A graph is said to be directed if all the edges present between two nodes or vertices have a defined direction. A directed graph is also known as a digraph. We can determine the starting and ending node by looking at a directed graph. Remember, all the edges in a directed graph must be directed to be called a directed graph.

7. Non-Directed Graph

A graph is said to be a non-directed graph if it is hard to identify the starting and ending node by looking at its edges. Just like a directed graph, the edges have to be non-directed for it to be called a non-directed graph. 

8. Connected Graph

A connected graph is a graph where at least one path exists between all nodes. In simpler terms, if you start from a node in a connected graph, you should be able to visit every node present in the graph. Hence, there should be at least one path for every node. 

9. Disconnected Graph

In this type of graph, no edge exists between a pair of nodes or vertices. Thus, unlike connected graphs, reaching all the nodes from just any vertice is not possible.  If any pair of vertices do not have a path between them, it is called a disconnected graph.

10. Complete Graph

A graph is only considered complete when an edge exists between every node, meaning an edge will connect all the vertices in the graph. A complete graph on n vertices is denoted as Kn, and the number of edges in the graph is nC2.

11. Cyclic Graph

A graph should have at least one cyclic component to be considered a cyclic graph. On the contrary, if the graph does not contain any cycle, it is considered an acyclic graph.

12. Regular Graph

In a regular graph, all the vertices should have the same degree. The degree of a node can be defined as the number of nodes connected with it. Thus, in a regular graph, all the nodes should be connected to the same number of nodes.

13. Bipartite Graph 

For a graph to be bipartite, it should satisfy the following criteria.

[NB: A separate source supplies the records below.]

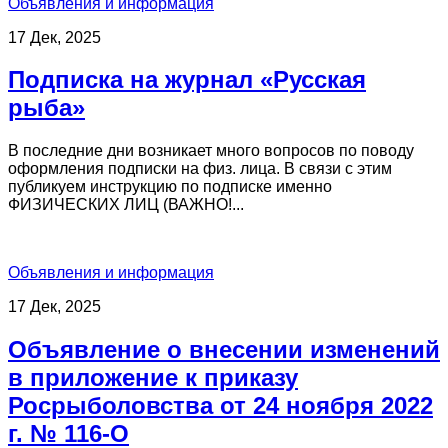
Объявления и информация
17 Дек, 2025
Подписка на журнал «Русская
рыба»
В последние дни возникает много вопросов по поводу
оформления подписки на физ. лица. В связи с этим
публикуем инструкцию по подписке именно
ФИЗИЧЕСКИХ ЛИЦ (ВАЖНО!...
Объявления и информация
17 Дек, 2025
Объявление о внесении изменений
в приложение к приказу
Росрыболовства от 24 ноября 2022
г. № 116-О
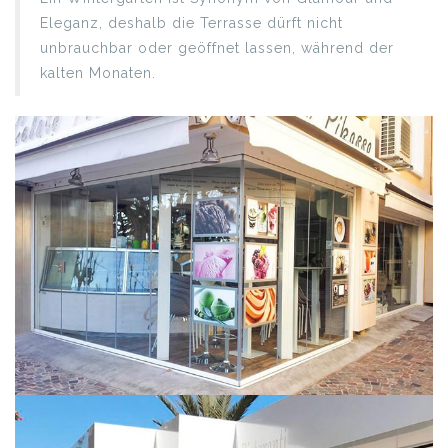
Eleganz, deshalb die Terrasse dürft nicht
unbrauchbar oder geöffnet lassen, während der
kalten Monaten.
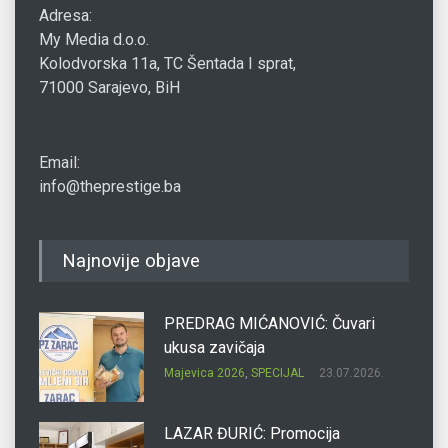
Adresa:
My Media d.o.o.
Kolodvorska 11a, TC Šentada I sprat,
71000 Sarajevo, BiH
Email:
info@theprestige.ba
Najnovije objave
PREDRAG MIĆANOVIĆ: Čuvari
ukusa zavičaja
Majevica 2026
,
SPECIJAL
23.07.2026.
LAZAR ĐURIĆ: Promocija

• The graph should be divided into sets of vertices.
• Edges should only form between one group of nodes to the other side. This rule prevents the connection between two vertices of the same set of nodes.
• The two groups should not have any common vertices between them.

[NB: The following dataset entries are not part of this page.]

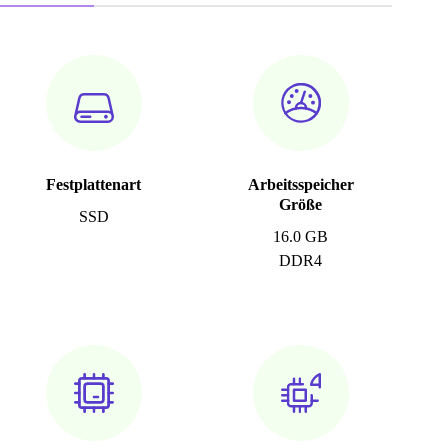
Festplattenart
Arbeitsspeicher
Größe
SSD
16.0 GB
DDR4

A graph following all the above rules should be considered a bipartite graph.

14. Labeled Graph

The edges in graphs can be weighted. A weight associated with an edge can be understood as the cost of traveling through that edge. These values can be based on a fixed parameter and can change between graphs. Now, if all the edges hold some weight associated with them, then that graph can be termed a labeled graph.

15. Directed Acyclic Graph

A directed acyclic graph is a combination of directed and acyclic graphs where the directed edges of the graph do not make any form of cycle. On the contrary, a directed cyclic graph is a graph with directed edges that forms a cycle.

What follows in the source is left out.